Data extracted from files included RPQ scores at initial assessment, client demographics, injury details including severity, duration of services, status at discharge and other services required. Duration of services provided was calculated from the date of triage until the date of discharge - when clients were free of symptoms, or able to self-manage these and return to their pre-injury level of functioning and lifestyle.

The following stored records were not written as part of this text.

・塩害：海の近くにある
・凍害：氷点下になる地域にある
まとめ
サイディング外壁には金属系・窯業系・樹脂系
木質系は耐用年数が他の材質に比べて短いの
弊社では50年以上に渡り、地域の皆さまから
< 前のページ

Statistical analysis was then performed on the data collected. Descriptive statistics were used to describe the sample population. Differences between means were ascertained using one-way ANOVA while differences in proportions were assessed using z-tests (Bonferroni corrected). Associations between the variables and the duration of time in the concussion service were explored using a General Linear Mixed-effects Model (GLMM); Pearson’s correlations; and forward and stepwise linear regressions.
FINDINGS
There were no statistical differences related to gender, ethnicity or accident type and duration of services. Headache was the most frequently reported symptom, reported by 94.4% of clients. The proportion this symptom contributed to the overall RPQ score was negatively correlated with service duration. Fatigue, forgetfulness/poor memory, taking longer to think and poor concentration were the next highest reported symptoms on RPQ.
A significant association was found between the symptoms of sensitivity to noise, feeling depressed and feeling frustrated, along with the psychological cluster and a longer duration of services. As the proportion each of these symptoms, or psychological symptom cluster, contributed to the overall RPQ score increased, so too did service duration.
In addition, when correlated with duration of services the total RPQ score shows a moderate correlation (R=0.425, P<0.001) as did 13 of the 16 individual RPQ symptom scores. This suggests that the total RPQ score is a useful indicator in determining risk of a slower recovery.
CONCLUSION
The findings of this study indicate that certain individual symptom scores, and notably the scores associated with the individual variables of sensitivity to noise, feeling depressed or tearful and feeling frustrated or impatient, as well as the psychological cluster score and the total summed score on the RPQ, are all correlated with length of stay in the service. This indicated that the RPQ is an effective tool to assist in identifying increased risk of a slower recovery.